Sort through the entries below and pull out lines containing the word "someone".

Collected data
———
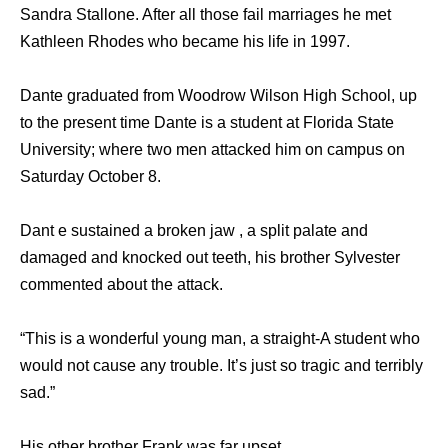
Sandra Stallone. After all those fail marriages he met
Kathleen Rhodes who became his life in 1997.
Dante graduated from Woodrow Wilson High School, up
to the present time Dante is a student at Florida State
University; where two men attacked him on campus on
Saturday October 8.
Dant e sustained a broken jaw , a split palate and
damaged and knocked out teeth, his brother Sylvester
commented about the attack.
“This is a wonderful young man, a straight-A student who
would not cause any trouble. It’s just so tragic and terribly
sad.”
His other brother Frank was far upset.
———
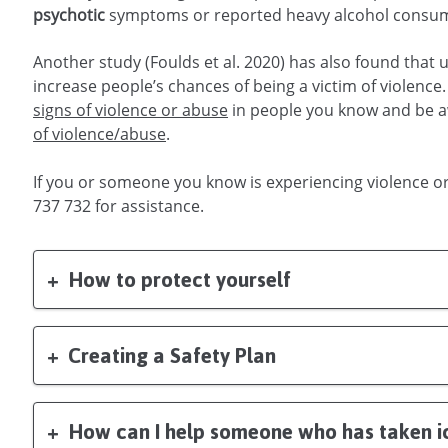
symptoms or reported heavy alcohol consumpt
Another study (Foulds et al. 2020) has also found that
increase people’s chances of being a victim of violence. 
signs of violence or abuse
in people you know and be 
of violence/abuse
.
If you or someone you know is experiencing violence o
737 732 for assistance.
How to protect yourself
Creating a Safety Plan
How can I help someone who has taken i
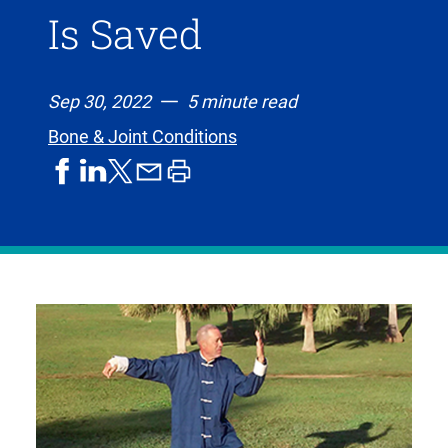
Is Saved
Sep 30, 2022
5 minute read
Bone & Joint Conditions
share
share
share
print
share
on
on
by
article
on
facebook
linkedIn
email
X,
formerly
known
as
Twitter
———
OUTPUT FOR THIS EXERCISE -
If you or someone you know is experiencing violence o
How can I help someone who has taken i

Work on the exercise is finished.